More comedy followed working with Luke Wilson, Claire Danes, Diane Keaton, Rachel McAdams and Sarah Jessica Parker in "The Family Stone" (2005), where an uptight, conservative, businesswoman accompanies her boyfriend to his eccentric and outgoing family's annual Christmas celebration and finds that she's a fish out of water in their free-spirited way of life. The film was nominated for a Golden Globe and earned a GLADD Media Award and Teen Choice Award nomination.

He then lent his voice to the character of Dante in Sean Meredith's comedy "Dante's Inferno" (2007), a darkly comedic vision of the underworld, set against an urban backdrop of used car lots, gated communities, strip malls, and the United States Capitol, and populated with a cast of rabble-rousers, including famous politicians, presidents, popes, pimps and the devil himself. He was next cast as Dr. Simon Ward in the dramatic comedy "Georgia Rules" (2007), starring troubled starlet Lindsay Lohan and uber celebrity Jane Fonda and Felicity Huffman, where the rebel, reckless and spoiled teenager Rachel Wilcox (Lindsay Lohan), travels from San Francisco to the conservative Mormon Hull, Idaho, with her alcoholic mother Lily (Felicity Huffman), to spend the summer with her grandmother Georgia (Jane Fonda). For their effort, the ensemble cast walked away with a Teen Choice Award, Prism Award and Young Artist Award.

The summer blockbuster crime drama "Burn After Reading" followed, in a small role supporting Brad Pitt, George Clooney, Frances McDormand, John Malkovich and Tilda Swinton, followed by a role in the drama "Flash Of Genius" (2008) with Greg Kinnear, about the man who took on the Detroit automakers who he claims stole his idea for the intermittent windshield wiper. He then returned to the action genre in "Six Bullets From Now" (2008) with Tim Roth, a story based on the planning and heist of New York's Pierre Hotel safe on New Year's Eve by a gang of professional thieves. Next, the actor starred with Diane Kruger, Rosanna Arquette and his pal Sam Shepard in the drama "Run For Her Life" (2009), about a couple (Mulroney and Kruger) who go to dangerous lengths to find a heart donor for their daughter.

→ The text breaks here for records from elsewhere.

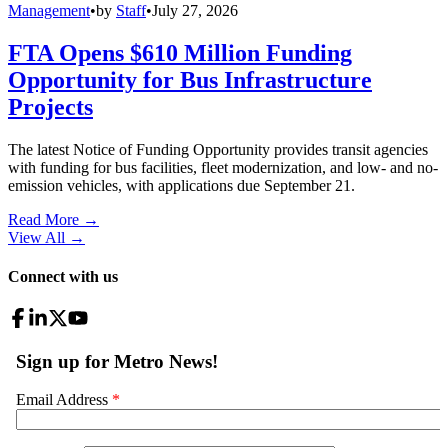
Management
•
by
Staff
•
July 27, 2026
FTA Opens $610 Million Funding
Opportunity for Bus Infrastructure
Projects
The latest Notice of Funding Opportunity provides transit agencies
with funding for bus facilities, fleet modernization, and low- and no-
emission vehicles, with applications due September 21.
Read More →
View All
→
Connect with us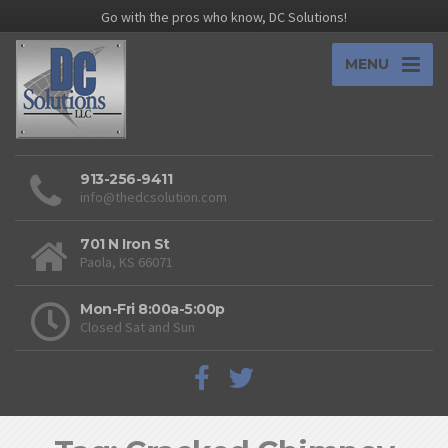
Go with the pros who know, DC Solutions!
MENU
913-256-9411
info@thedcsolution.com
701 N Iron St
Paola, KS 66071
Mon-Fri 8:00a-5:00p
Closed Sat and Sun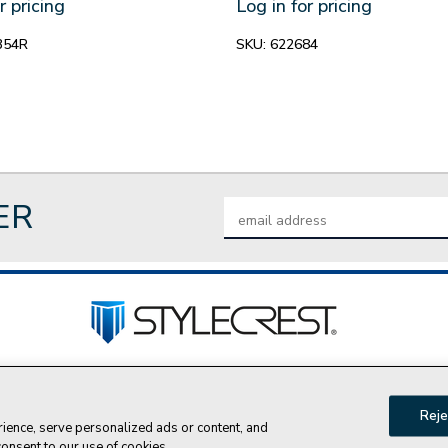
r pricing
Log in for pricing
354R
SKU:
622684
ER
Email
Address
tact Us
Privacy Policy
Join Our Team
Do Not Sell My P
Reje
ence, serve personalized ads or content, and
© 2026 Style Crest® Incorporated, all rights reserved.
 consent to our use of cookies.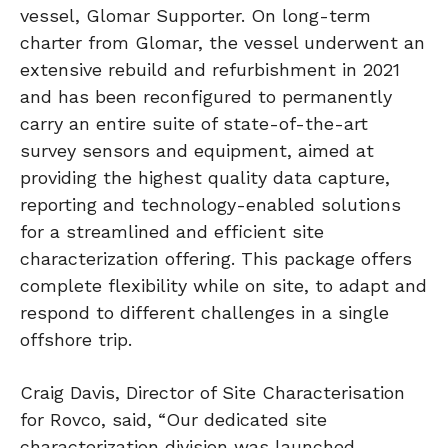
vessel, Glomar Supporter. On long-term
charter from Glomar, the vessel underwent an
extensive rebuild and refurbishment in 2021
and has been reconfigured to permanently
carry an entire suite of state-of-the-art
survey sensors and equipment, aimed at
providing the highest quality data capture,
reporting and technology-enabled solutions
for a streamlined and efficient site
characterization offering. This package offers
complete flexibility while on site, to adapt and
respond to different challenges in a single
offshore trip.
Craig Davis, Director of Site Characterisation
for Rovco, said, “Our dedicated site
characterization division was launched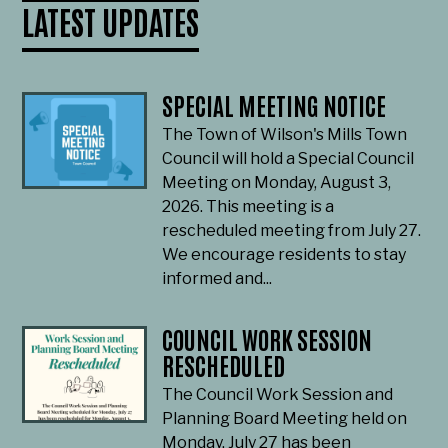
LATEST UPDATES
SPECIAL MEETING NOTICE
The Town of Wilson's Mills Town
Council will hold a Special Council
Meeting on Monday, August 3,
2026. This meeting is a
rescheduled meeting from July 27.
We encourage residents to stay
informed and...
COUNCIL WORK SESSION
RESCHEDULED
The Council Work Session and
Planning Board Meeting held on
Monday, July 27 has been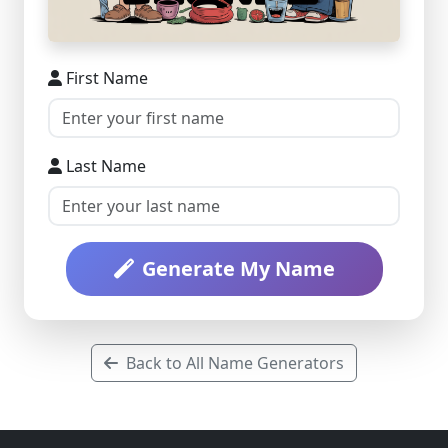
First Name
Last Name
Generate My Name
Back to All Name Generators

Dermot appeared in two films during the 2009 season, first with a starring role in the comedy drama "Driving Lessons" (2009), where a mother and wife stricken with memory loss allows a dysfunctional family a second chance at harmony and happiness. He wrapped his year working with Robin Williams in "The Prince Of Providence" (2009), where for twenty-one years, and two non-consecutive terms, Buddy Cianci was the definitive rock star of politics, presiding over the longest running lounge act in the American circuit. A brilliant legal and political mind, Buddy was a cultural outsider who conquered thirty-four years of democratic rule and took Providence by force.